And Sarah Pierce, an immigration policy analyst at the Migration Policy Institute in Washington, D.C. told Courthouse News Wednesday night the executive order might not even be constitutional.

"In the original Flores litigation, the plaintiffs claimed that the children had a due process right to be released to responsible adults," she said. "That case settled, so we don't have a final decision on that but it is likely be raised in again in light of the new order."

As for what happens to children already separated from their families, Pierce said it is a question that begs repeating.

"There has been no statement or plan from the administration on how they intend to reunite the thousands of families who have been forcibly separated. Nothing in the President's executive order today addressed the issue.
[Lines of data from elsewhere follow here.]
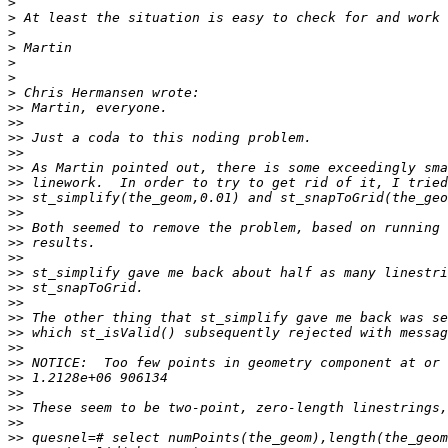
>
>
>
>
>
>
>
>>
>>
>>
>>
>>
>>
>>
>>
>>
>>
>>
>>
>>
>>
>>
>>
>>
>>
>>
>>
>>
>>
>>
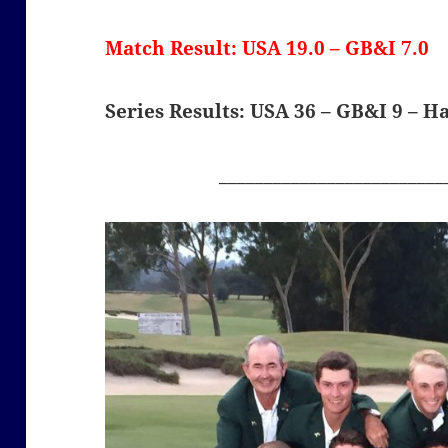
Match Result: USA 19.0 – GB&I 7.0
Series Results: USA 36 – GB&I 9 – H
_________________________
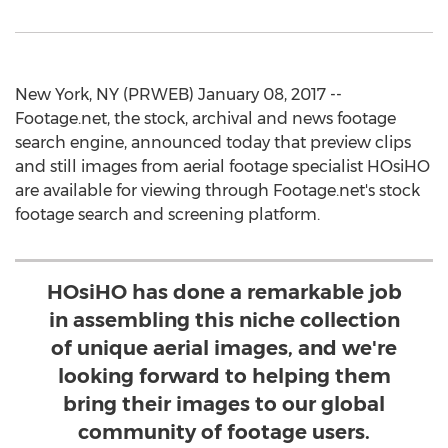
New York, NY (PRWEB) January 08, 2017 --
Footage.net, the stock, archival and news footage
search engine, announced today that preview clips
and still images from aerial footage specialist HOsiHO
are available for viewing through Footage.net's stock
footage search and screening platform.
HOsiHO has done a remarkable job
in assembling this niche collection
of unique aerial images, and we're
looking forward to helping them
bring their images to our global
community of footage users.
And as they wait, more parents will be deported without their children."

According to the New York Times, a spokesperson for the Administration of Children Families, an offshoot of the Health and Human Services department, said the White House has opted not to grandfather existing separation cases.

Children who were taken from their families could remain with their new guardians for months or years – it hinges directly on how quickly immigration court proceedings are handled.

The Associated Press reported that Department of Homeland Security Secretary Kirstjen Nielsen spent an entire day drafting the executive order for Trump to sign.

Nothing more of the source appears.